The bill passed during special session in August.
“There really are people that should not be in the community. They should not be given a personal recognizance bond," said state Sen. Paul Bettencourt, R-Texas Senate District 7.
“People were being released like popcorn on PR bonds, and they ended up killing somebody," said Bettencourt. "We've got to realign the scales of justice to where we're not releasing the same, you know, violent criminal element back on the streets.”
But those people could still be released if they have the money to pay bail.
“Cash bail has nothing to do with public safety. All it means is that if you have resources, you have money, you can pay your way out of custody, and if you're poor, you sit in jail," said Carson White, staff attorney with Texas Appleseed.

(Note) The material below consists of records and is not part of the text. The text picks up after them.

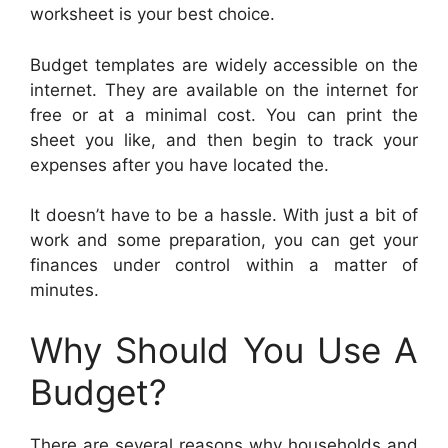
worksheet is your best choice.
Budget templates are widely accessible on the
internet. They are available on the internet for
free or at a minimal cost. You can print the
sheet you like, and then begin to track your
expenses after you have located the.
It doesn’t have to be a hassle. With just a bit of
work and some preparation, you can get your
finances under control within a matter of
minutes.
Why Should You Use A
Budget?
There are several reasons why households and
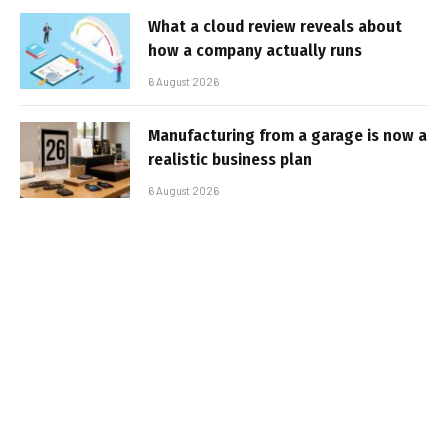
What a cloud review reveals about
how a company actually runs
6 August 2026
Manufacturing from a garage is now a
realistic business plan
6 August 2026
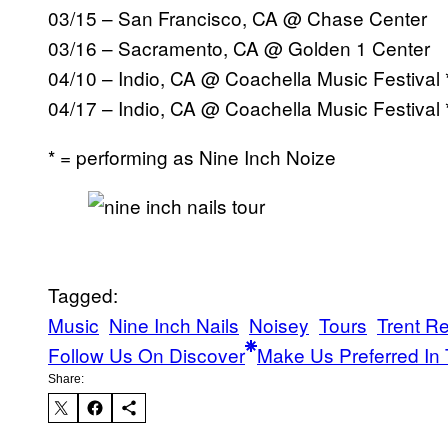
03/15 – San Francisco, CA @ Chase Center
03/16 – Sacramento, CA @ Golden 1 Center
04/10 – Indio, CA @ Coachella Music Festival 
04/17 – Indio, CA @ Coachella Music Festival
* = performing as Nine Inch Noize
Tagged:
Music
Nine Inch Nails
Noisey
Tours
Trent R
Follow Us On Discover
Make Us Preferred In 
Share:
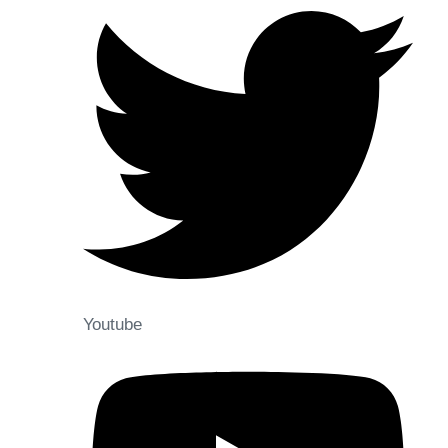
Youtube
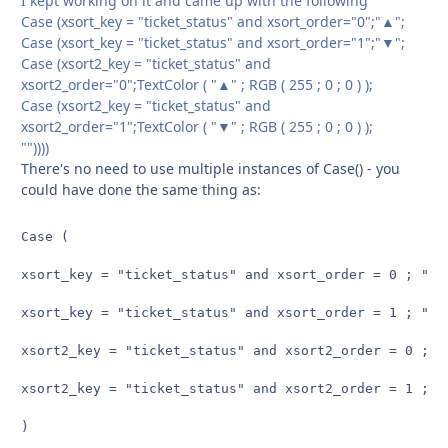
I kept working on it and came up with the following
Case (xsort_key = "ticket_status" and xsort_order="0";"▲";
Case (xsort_key = "ticket_status" and xsort_order="1";"▼";
Case (xsort2_key = "ticket_status" and
xsort2_order="0";TextColor ( "▲" ; RGB ( 255 ; 0 ; 0 ) );
Case (xsort2_key = "ticket_status" and
xsort2_order="1";TextColor ( "▼" ; RGB ( 255 ; 0 ; 0 ) );
""))))
There's no need to use multiple instances of Case() - you
could have done the same thing as:
Case (

xsort_key = "ticket_status" and xsort_order = 0 ; "▲" 
xsort_key = "ticket_status" and xsort_order = 1 ; "▼" 
xsort2_key = "ticket_status" and xsort2_order = 0 ; T
xsort2_key = "ticket_status" and xsort2_order = 1 ; T
)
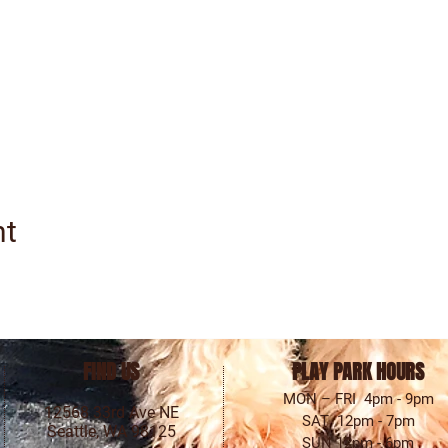
nt
FIND US
PLAY PARK HOURS
MON – FRI 4pm - 9pm
12568 33rd Ave NE
SAT 12pm - 7pm
Seattle, WA 98125
SUN 12pm - 6pm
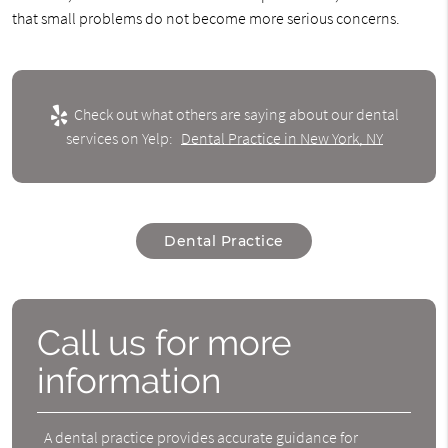
that small problems do not become more serious concerns.
Check out what others are saying about our dental
services on Yelp:
Dental Practice in New York, NY
Dental Practice
Call us for more
information
A dental practice provides accurate guidance for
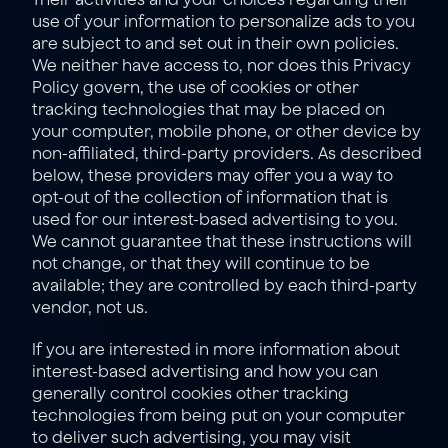
use of your information to personalize ads to you 
are subject to and set out in their own policies. 
We neither have access to, nor does this Privacy 
Policy govern, the use of cookies or other 
tracking technologies that may be placed on 
your computer, mobile phone, or other device by 
non-affiliated, third-party providers. As described 
below, these providers may offer you a way to 
opt-out of the collection of information that is 
used for our interest-based advertising to you. 
We cannot guarantee that these instructions will 
not change, or that they will continue to be 
available; they are controlled by each third-party 
vendor, not us.
If you are interested in more information about 
interest-based advertising and how you can 
generally control cookies other tracking 
technologies from being put on your computer 
to deliver such advertising, you may visit 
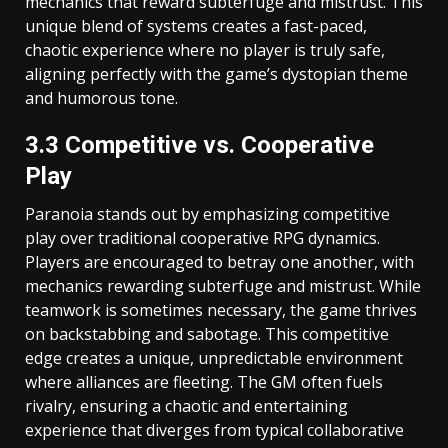
mechanics that reward subterfuge and mistrust. This
unique blend of systems creates a fast-paced,
chaotic experience where no player is truly safe,
aligning perfectly with the game’s dystopian theme
and humorous tone.
3.3 Competitive vs. Cooperative
Play
Paranoia stands out by emphasizing competitive
play over traditional cooperative RPG dynamics.
Players are encouraged to betray one another, with
mechanics rewarding subterfuge and mistrust. While
teamwork is sometimes necessary, the game thrives
on backstabbing and sabotage. This competitive
edge creates a unique, unpredictable environment
where alliances are fleeting. The GM often fuels
rivalry, ensuring a chaotic and entertaining
experience that diverges from typical collaborative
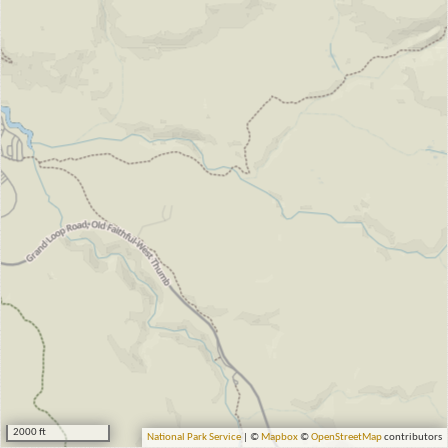
2000 ft
National Park Service
| ©
Mapbox
©
OpenStreetMap
contributors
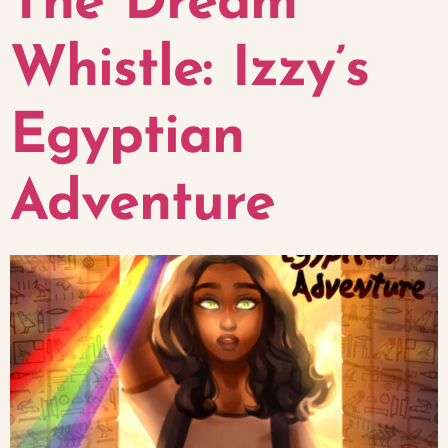
The Dream
Whistle: Izzy’s
Egyptian
Adventure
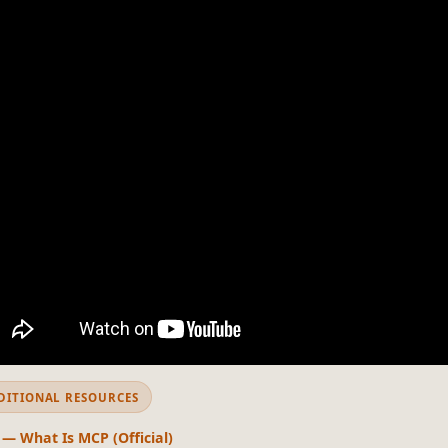
DITIONAL RESOURCES
 — What Is MCP (Official)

Critics of the bill say it will disproportionately impact people from low-income and marginalized backgrounds.
“This matters for people who are what I call the poorest of the poor, who simply don't [have] access [to] the financial resources to pay cash bail or to pay a bondsman," said Amanda Woog, executive director of the Texas Fair Defense Project.
In the guidelines set in the bill, before setting bail, judges would have to go through training and consider a defendant’s criminal history.
“If they've taken into consideration all the factors, including their ability to pay, and they set a bond that they cannot afford, then the constitutional requirements have been met, and then it's just, that's what the impact of their risk to public safety is," said Ken W. Good, attorney and board member of the Professional Bondsmen of Texas.
The bill’s opponents say that banning personal bond release for certain criminal defendants awaiting trial is troubling.
“Everyone should be concerned about how this bill, in some ways, shifts this idea that people should be presumed innocent, to a presumption of guilt, and that people should be held in jail pretrial. That is not what the norm is supposed to be under our Constitution," said Woog.
Civil rights organizations say that they plan to issue legal challenges to the law.